Last year, similar plastics graveyards were discovered/mapped in the Atlantic (the North Atlantic garbage patch) and in the Indian Ocean (the Indian Ocean garbage patch), but we now know that there are no fewer than five such gyres in the oceans where plastic is accumulated. They are identified and studied in the project 5 Gyres.
Since most of the plastics in the oceans is not found in large islands of plastics, but rather in numerous tiny small pieces, there is no good way to clean it up. In addition, the oceans are sort of large, which makes cleanup impractical, to say the least. The bottom line is that the only way to limit the amount of plastics in the oceans is to use less plastics and be more careful about what happens with it when and after we throw it away.
In a public relations ploy from last year, Swedish global appliance maker Electrolux scooped up plastics from a number of gyres and built six "showcase vacuum cleaners" from it. This seems rather sympathetic, since the company’s stated goal was to:
“bring attention to the issues of plastic pollution and the scarcity of recycled plastics needed for making sustainable home appliances”

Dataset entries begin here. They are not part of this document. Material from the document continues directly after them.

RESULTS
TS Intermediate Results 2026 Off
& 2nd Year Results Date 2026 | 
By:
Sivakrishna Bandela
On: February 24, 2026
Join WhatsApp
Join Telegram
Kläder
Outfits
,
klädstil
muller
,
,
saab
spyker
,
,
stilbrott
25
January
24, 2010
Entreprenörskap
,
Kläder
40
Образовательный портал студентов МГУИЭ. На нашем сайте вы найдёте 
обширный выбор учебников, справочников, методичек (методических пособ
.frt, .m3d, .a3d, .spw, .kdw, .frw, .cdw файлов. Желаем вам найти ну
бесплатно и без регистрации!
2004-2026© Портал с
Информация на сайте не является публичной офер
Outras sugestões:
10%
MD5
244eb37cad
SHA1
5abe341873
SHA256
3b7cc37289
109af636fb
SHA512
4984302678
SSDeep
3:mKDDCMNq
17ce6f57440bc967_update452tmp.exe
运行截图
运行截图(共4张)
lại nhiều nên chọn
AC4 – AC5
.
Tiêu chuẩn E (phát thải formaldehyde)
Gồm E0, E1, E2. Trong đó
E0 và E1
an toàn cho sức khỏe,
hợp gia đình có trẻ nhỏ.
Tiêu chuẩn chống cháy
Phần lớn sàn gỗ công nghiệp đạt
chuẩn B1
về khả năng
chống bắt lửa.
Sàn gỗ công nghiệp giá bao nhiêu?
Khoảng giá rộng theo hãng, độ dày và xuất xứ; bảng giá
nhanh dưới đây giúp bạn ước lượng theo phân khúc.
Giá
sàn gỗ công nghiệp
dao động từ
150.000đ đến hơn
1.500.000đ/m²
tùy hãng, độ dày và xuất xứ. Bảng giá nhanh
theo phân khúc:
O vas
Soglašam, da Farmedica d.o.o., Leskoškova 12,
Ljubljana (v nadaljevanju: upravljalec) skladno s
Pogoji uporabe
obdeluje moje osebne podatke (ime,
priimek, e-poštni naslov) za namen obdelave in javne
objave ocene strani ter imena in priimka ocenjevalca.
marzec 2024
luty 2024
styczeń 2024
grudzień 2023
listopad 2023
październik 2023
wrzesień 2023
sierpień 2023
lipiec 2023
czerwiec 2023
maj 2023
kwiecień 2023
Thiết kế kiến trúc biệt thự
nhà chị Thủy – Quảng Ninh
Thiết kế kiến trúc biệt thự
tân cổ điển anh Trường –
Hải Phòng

Electrolux for sure have pinpointed the problem, but the solution - "sustainable" home appliances - feels a bit strained. Anyway, Electrolux has put together a nice video (50 seconds) about the “Vac from the sea" project which is worth watching.
Another multi-million dollar high-profile-PR-project that I feel ambivalent about is the three-month Plastiki expedition of last year - conducted in a catamaran built from recycled plastic. I get similar vibes from this project as I do when Al Gore on the one hand preaches about reduced energy use, but on the other hand owns several luxury homes and flies a private jet. The driving person behind Plastiki, David de Rothschild, illuminates my own ambivalence towards the project:
”People hear it's a kid from a wealthy European family with a beard who's an environmentalist (and think), 'Surely this must be a stunt.' But I'm not afraid of drawing fire. Our culture has slowly disassociated itself from nature. But that's a model that has failed us. We must rethink it."

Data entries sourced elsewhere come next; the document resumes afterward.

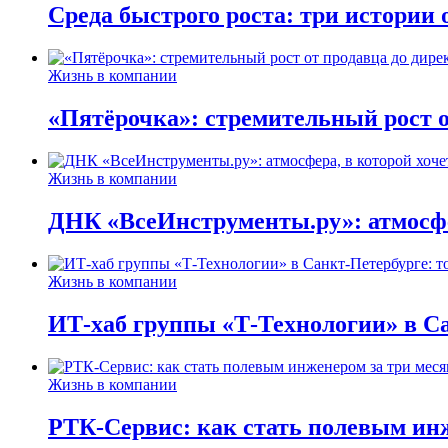
Среда быстрого роста: три истории
Жизнь в компании
«Пятёрочка»: стремительный рост о
Жизнь в компании
ДНК «ВсеИнструменты.ру»: атмосфер
Жизнь в компании
ИТ-хаб группы «Т-Технологии» в Са
Жизнь в компании
РТК-Сервис: как стать полевым инж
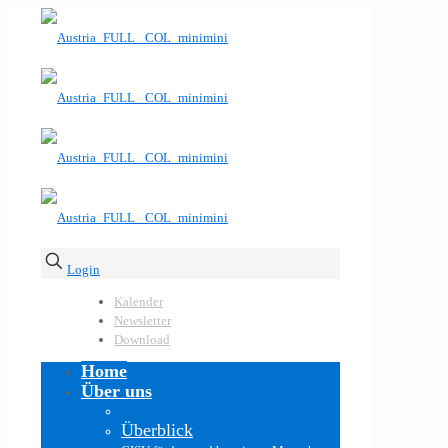
Login
Kalender
Newsletter
Download
Home
Über uns
Überblick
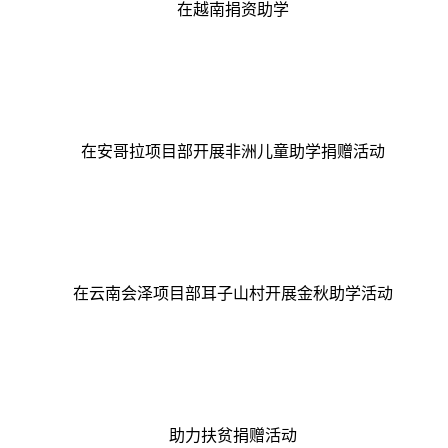
在越南捐资助学
在安哥拉项目部开展非洲儿童助学捐赠活动
在云南会泽项目部耳子山村开展金秋助学活动
助力扶贫捐赠活动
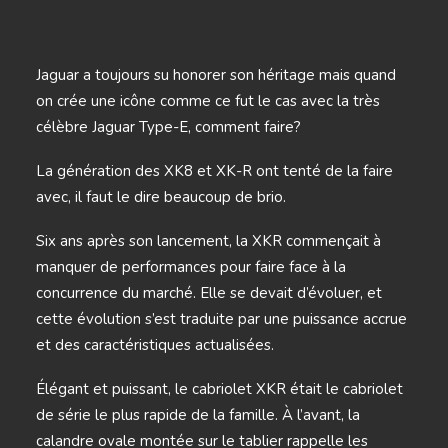
Jaguar a toujours su honorer son héritage mais quand
on crée une icône comme ce fut le cas avec la très
célèbre Jaguar Type-E, comment faire?
La génération des XK8 et XK-R ont tenté de la faire
avec, il faut le dire beaucoup de brio.
Six ans après son lancement, la XKR commençait à
manquer de performances pour faire face à la
concurrence du marché. Elle se devait d’évoluer, et
cette évolution s’est traduite par une puissance accrue
et des caractéristiques actualisées.
Élégant et puissant, le cabriolet XKR était le cabriolet
de série le plus rapide de la famille. À l’avant, la
calandre ovale montée sur le tablier rappelle les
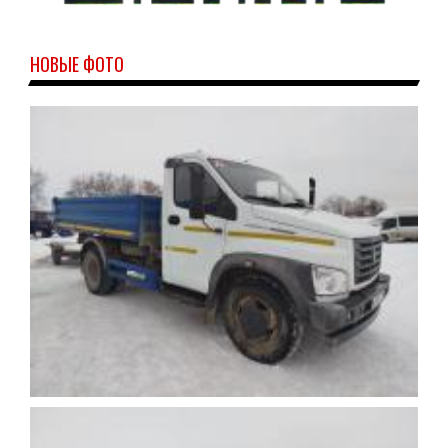
НОВЫЕ ФОТО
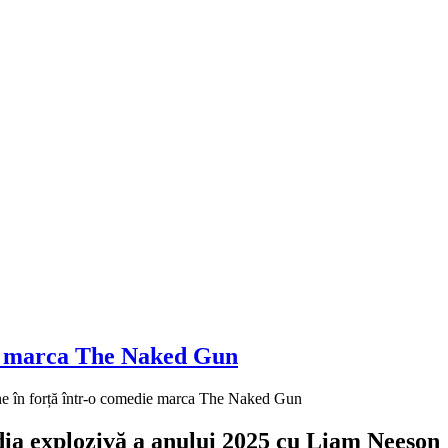
die marca The Naked Gun
ine în forță într-o comedie marca The Naked Gun
edia explozivă a anului 2025 cu Liam Neeson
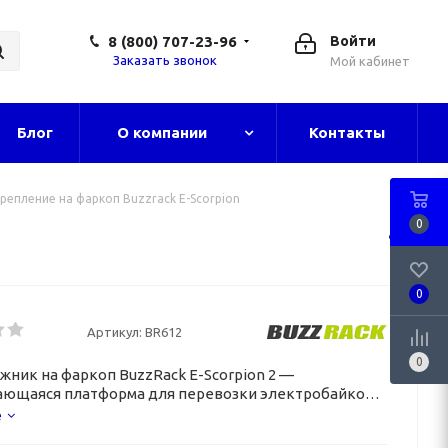
8 (800) 707-23-96
Войти
Заказать звонок
Мой кабинет
Блог
О компании
Контакты
репление на фаркоп Buzzrack E-Scorpion
0
0
Артикул:
BR612
0
жник на фаркоп BuzzRack
E-Scorpion
2 —
ющаяся платформа для перевозки электробайков
е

Finally, I would like to direct you to photographer Chris Jordan and his, "Midway: Message from the gyre" (2009). Jordan writes about this project:
”These photographs of albatross chicks were made in September, 2009, on Midway Atoll, a tiny stretch of sand and coral near the middle of the North Pacific. The nesting babies are fed bellies-full of plastic by their parents, who soar out over the vast polluted ocean collecting what looks to them like food to bring back to their young. On this diet of human trash, every year tens of thousands of albatross chicks die on Midway from starvation, toxicity, and choking. To document this phenomenon as faithfully as possible, not a single piece of plastic in any of these photographs was moved, placed, manipulated, arranged, or altered in any way. These images depict the actual stomach contents of baby birds in one of the world's most remote marine sanctuaries, more than 2000 miles from the nearest continent.“
All his images thus show albatross chicks that died from suffocation, starvation or poisoning and whose decay allows us to see what their "last meal" contained. An albatross normally lives for 50 years and an albatross female lays only one egg once a year or once every second year. This slow reproductive cycle makes the demise of every single albatross chick extra tragic. It has been estimated that up to 40% of all albatross chicks die as a result of their involuntary plastics-eating orgies. Our plastics consumption has increased by nearly 10% annually in recent years and one of many problems is all the plastic bottles which are used only once and then thrown away. Some of these bottles find their way to the sea and finally end up in a gyre far away from you.